LE dix-septiéme Aoust ie pris du suc de prunes distillé de la maniere que ie diray chap. 6. exper. 3. comme il estoit plus épais que celuy qui se tire sans distillation, parce que celuy qui demeure toûiours à la chaleur avec le fruit, s’y attenuë continuellement; ie crus qu’il faloit plus de chaleur, pour le subtilizer; l’ayant donc enfermé à la maniere ordinaire dans une marmitte, & dans le Bain Marie; je poussay le feu jusques à faire exhaler la goutte d’eau en moins de 2. secondes, & la pression 12. fois plus forte que la pression de l’air; mes Vaisseaux estans refroidis, je trouvay contre mon attente que le suc estoit devenu presque tout solide dépuis le haut jusqu’au bas de la marmitte, & qu’il estoit changé en une substance noire & bruslée qui se pouvoit facilement écrazer entre les doigts; cependant il y avoit quantité de cavitez remplies d’une liqueur fort coulante, & qui avoit tant d’acrimonie que la langue la pouvoit à peine souffrir, de sorte que la chaleur avoit fait dans ce suc une separation approchante de celle que la presure fait dans le laict.

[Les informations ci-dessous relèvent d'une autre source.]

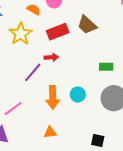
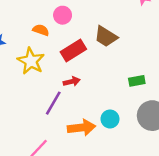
orange arrow: (53, 97) -> (82, 128), turned -85

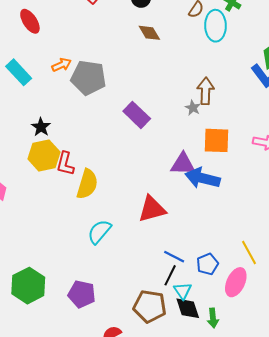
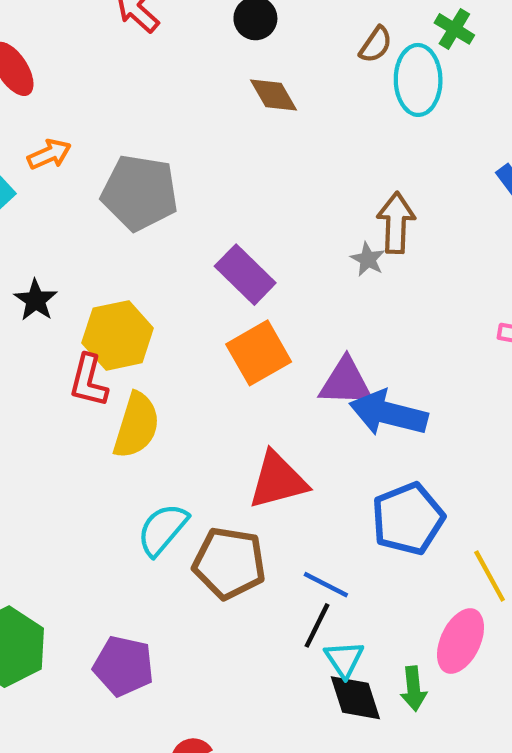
orange arrow: (62, 65) -> (49, 154), moved
orange square: (217, 140) -> (259, 353), moved, turned -32
yellow hexagon: (44, 155) -> (118, 335), moved
blue pentagon: (208, 264) -> (408, 519), moved, size x1.5
brown pentagon: (150, 306) -> (229, 563), moved
green arrow: (213, 318) -> (414, 689), moved

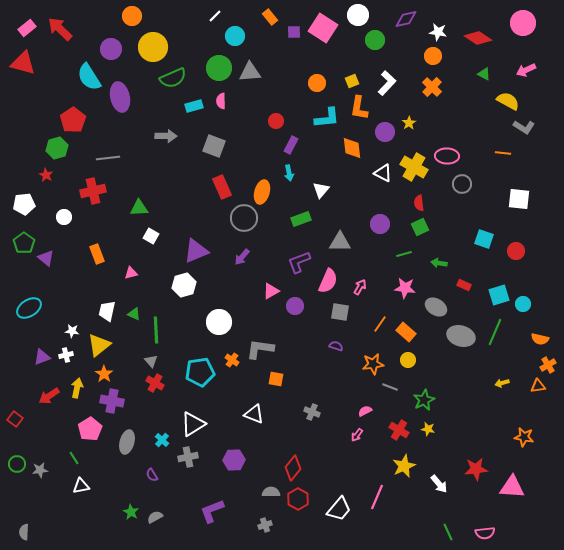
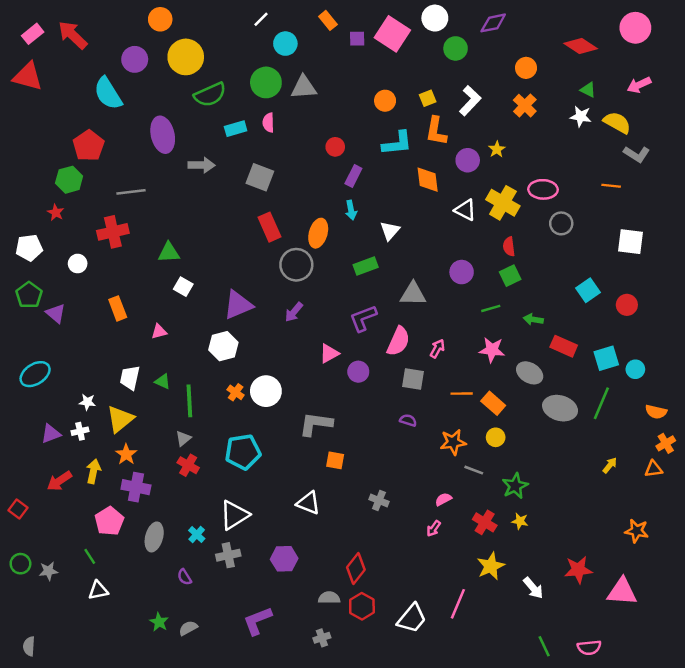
white star: (438, 32) -> (581, 116), moved
purple ellipse: (120, 97) -> (163, 135), moved
cyan square: (484, 239) -> (588, 290), turned 36
red rectangle: (464, 285) -> (564, 346), size x1.5
orange line: (380, 324) -> (462, 394), turned 54
orange cross: (232, 360) -> (236, 392), moved
gray triangle: (151, 361) -> (183, 439), turned 32
yellow arrow: (502, 383) -> (610, 465), turned 144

Cette experience fait voir que l’excez de chaleur est à craindre, &, aussi que la cuisson des fruits tel que je l’ay décrite sera meilleure pour les boissons, que la distillation, quoy que celle-cy puisse estre plus propre pour les confisseurs, pour les gellées Clearcackes, &c.

Peut-estre pourtant qu’avec le temps ces sucs si épais feroient du vin plus fort que des sucs plus liquides; mais je crains qu’il ne falust plusieurs années pour en venir là.

EXPERIENCE V.

LE dix-septiéme, & dix-huitiéme Aoust je garday des sucs tirez de prunes, pour faire les mêmes experiences que j’avois faites avec les sucs de grozeilles vertes, dont je viens de parler; mais je crois qu’il est inutile de les rapporter, puisque je n’y ay rien appris de nouveau, sinon que les prunes font un vin bien meilleur, & plus fort à mon gré que les grozeilles, & qu’aussi ayant mis dans une bouteille de suc nouveau fait, un peu de suc fait dépuis 10. iours, & qui se fermentoit bien fort, cela servit comme de levain pour faire fermenter cette bouteille beaucoup plus proprement qu’elle n’auroit fait sans cela.